Originally Posted by Val
Dude:

Respectfully, your ideology is showing a bit in your last message.

Yes, but ideology became a part of the conversation the moment a conservative "think tank" was introduced as evidence.

Originally Posted by Val
Education degrees are well-known to be lacking in substance. They simply don't transfer to fields outside education. Public school teachers tend to have very low GRE scores. In fact, they're consistently at the bottom of the pile. ETS documents this fact annually in its reports on scores by intended grad school major. Private school teachers tend to have higher GRE scores and have degrees in the subjects they teach more often.

Fair points, but none of this makes the degrees any cheaper. Also, I'm not sure why we're talking about GRE scores here, since grad school is not a requirement for the overwhelming majority of teaching positions.
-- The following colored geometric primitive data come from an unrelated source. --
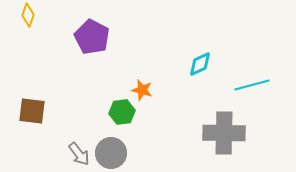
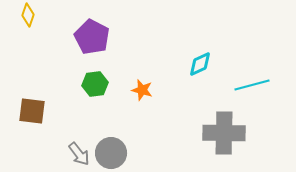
green hexagon: moved 27 px left, 28 px up
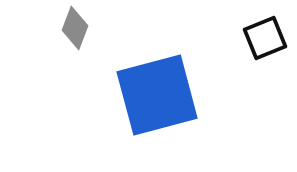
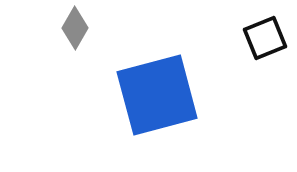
gray diamond: rotated 9 degrees clockwise
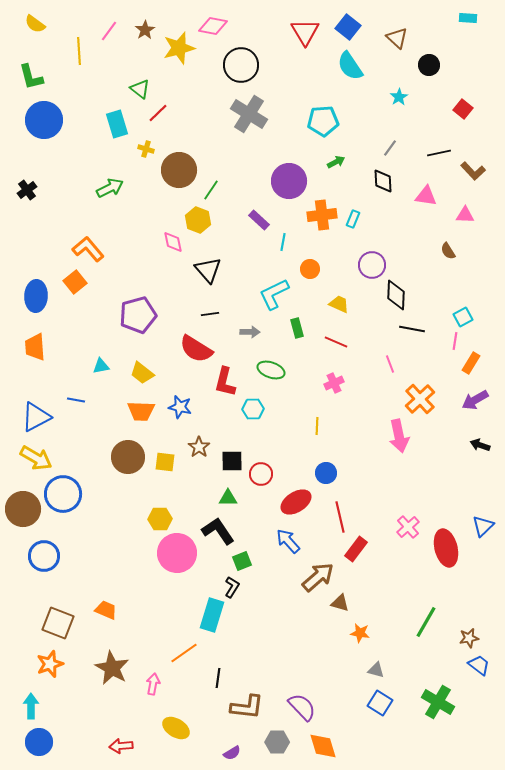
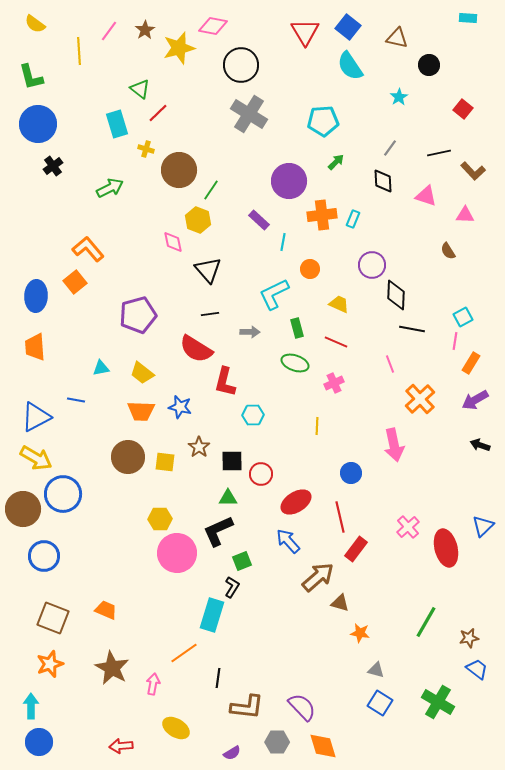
brown triangle at (397, 38): rotated 30 degrees counterclockwise
blue circle at (44, 120): moved 6 px left, 4 px down
green arrow at (336, 162): rotated 18 degrees counterclockwise
black cross at (27, 190): moved 26 px right, 24 px up
pink triangle at (426, 196): rotated 10 degrees clockwise
cyan triangle at (101, 366): moved 2 px down
green ellipse at (271, 370): moved 24 px right, 7 px up
cyan hexagon at (253, 409): moved 6 px down
pink arrow at (399, 436): moved 5 px left, 9 px down
blue circle at (326, 473): moved 25 px right
black L-shape at (218, 531): rotated 80 degrees counterclockwise
brown square at (58, 623): moved 5 px left, 5 px up
blue trapezoid at (479, 665): moved 2 px left, 4 px down
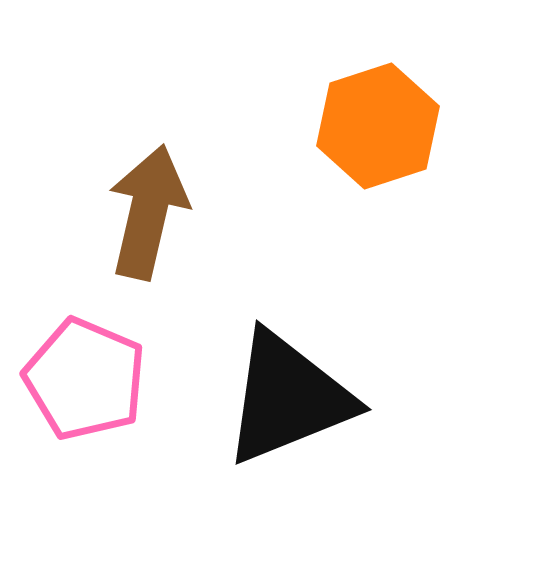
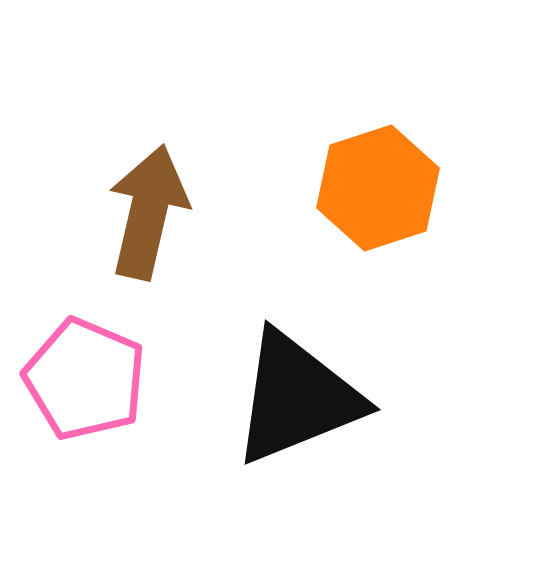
orange hexagon: moved 62 px down
black triangle: moved 9 px right
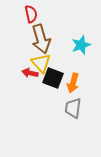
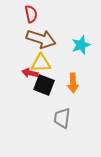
brown arrow: rotated 56 degrees counterclockwise
yellow triangle: rotated 50 degrees counterclockwise
black square: moved 9 px left, 7 px down
orange arrow: rotated 18 degrees counterclockwise
gray trapezoid: moved 11 px left, 10 px down
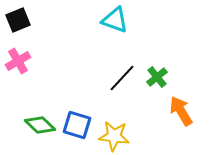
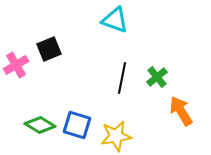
black square: moved 31 px right, 29 px down
pink cross: moved 2 px left, 4 px down
black line: rotated 32 degrees counterclockwise
green diamond: rotated 12 degrees counterclockwise
yellow star: moved 2 px right; rotated 16 degrees counterclockwise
Now, if you want to talk about why a 5-year degree (bachelor's plus additional teaching credentials) is necessary to teach 3rd graders to multiply and divide, there's a conversation to be had there.

Originally Posted by Val
I would be interested in seeing your thoughts on the questions I asked on August 10 in reply to your message.

Okay, I can boil your post to two questions:

1) Why do we need teacher protections?

A: Because they sit at the nexus of four competing, and often idiotic, forces. In addition to the challenges of dealing with their own students, the other forces are legislative, bureaucratic, and parental. Their position puts them at a high risk of false accusations, blame taking, etc.

Also, they do a critical job for low pay. It takes two to negotiate a contract, and in this case the teachers' unions have given ground on compensation in exchange for things like job protection. Now they're being attacked for their job protections, retirement pay, etc., as if nobody believes in contract law anymore.

2) Why can't teachers in the US be evaluated, when schools around the world do it?

A: Straw man, because we already evaluate teachers. The question is whether we should use objective testing mechanisms as the primary basis for ranking teachers and making firing decisions, to which I would say that any mechanism that ignores crucial data is bound to be flawed. Also, pitting teachers against each other is a lose-lose proposition, because some will naturally be dealt a weaker hand, and that's in the hands of the principals that the thread consensus established earlier cannot be trusted to make sensible decisions.

Consider my daughter's elementary school, which groups children based on behavior. The disruptive students get concentrated in one class. Is there value in having a teacher who can successfully discipline unruly students? Yep. Is there value in allowing the more disciplined students to flourish in a more disciplined environment? Yep.

Is it fair to penalize this teacher because her charges will naturally fare less well on objective testing standards? Nope.

Last edited by Dude; 08/20/12 04:41 PM.